ASSIGNMENT: Beneath this task are records; print exactly the stretch of them from the line with "Frequent Asked Questions" through the line with "faster, but is", both ends included.

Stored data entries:
"""
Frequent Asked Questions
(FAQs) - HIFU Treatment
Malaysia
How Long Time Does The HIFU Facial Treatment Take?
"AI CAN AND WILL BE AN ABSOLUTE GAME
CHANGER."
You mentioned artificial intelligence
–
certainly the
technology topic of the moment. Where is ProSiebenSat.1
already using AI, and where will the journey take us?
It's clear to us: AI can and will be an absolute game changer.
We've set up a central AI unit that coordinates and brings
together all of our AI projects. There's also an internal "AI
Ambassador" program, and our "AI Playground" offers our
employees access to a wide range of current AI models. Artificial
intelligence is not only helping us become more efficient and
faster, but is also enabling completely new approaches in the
"""
"""
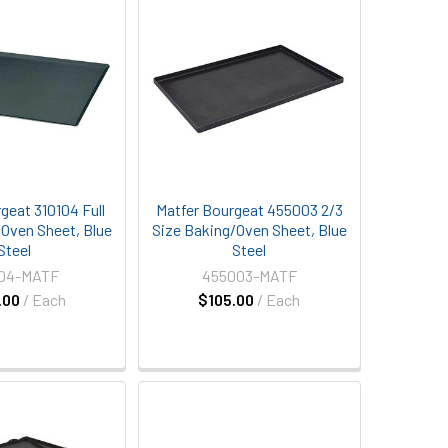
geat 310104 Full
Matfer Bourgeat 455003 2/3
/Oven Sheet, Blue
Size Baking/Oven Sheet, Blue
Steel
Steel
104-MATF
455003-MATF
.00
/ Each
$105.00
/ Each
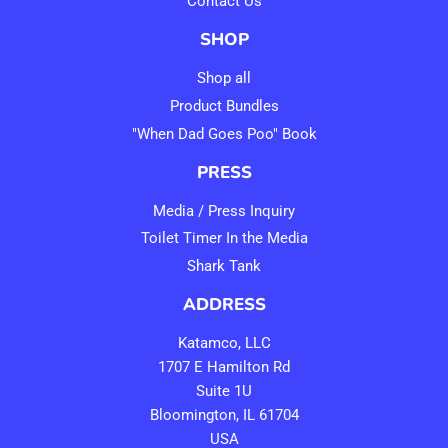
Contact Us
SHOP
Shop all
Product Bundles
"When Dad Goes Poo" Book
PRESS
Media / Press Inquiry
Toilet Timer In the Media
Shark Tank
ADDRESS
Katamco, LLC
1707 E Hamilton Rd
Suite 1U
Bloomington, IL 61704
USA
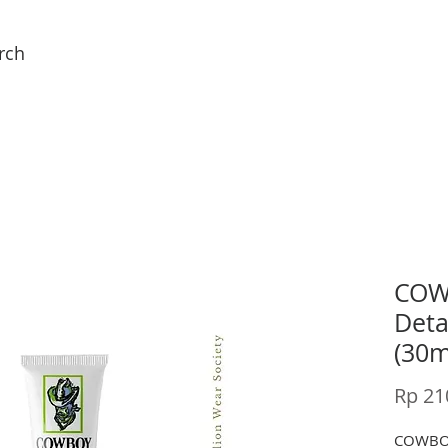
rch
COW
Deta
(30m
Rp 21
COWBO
"""
"""
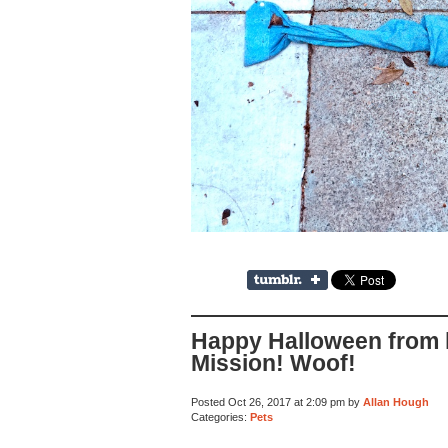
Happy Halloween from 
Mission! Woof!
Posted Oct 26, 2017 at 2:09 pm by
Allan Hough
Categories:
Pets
"""
WRITTEN RESPONSE:
Frequent Asked Questions
(FAQs) - HIFU Treatment
Malaysia
How Long Time Does The HIFU Facial Treatment Take?
"AI CAN AND WILL BE AN ABSOLUTE GAME
CHANGER."
You mentioned artificial intelligence
–
certainly the
technology topic of the moment. Where is ProSiebenSat.1
already using AI, and where will the journey take us?
It's clear to us: AI can and will be an absolute game changer.
We've set up a central AI unit that coordinates and brings
together all of our AI projects. There's also an internal "AI
Ambassador" program, and our "AI Playground" offers our
employees access to a wide range of current AI models. Artificial
intelligence is not only helping us become more efficient and
faster, but is also enabling completely new approaches in the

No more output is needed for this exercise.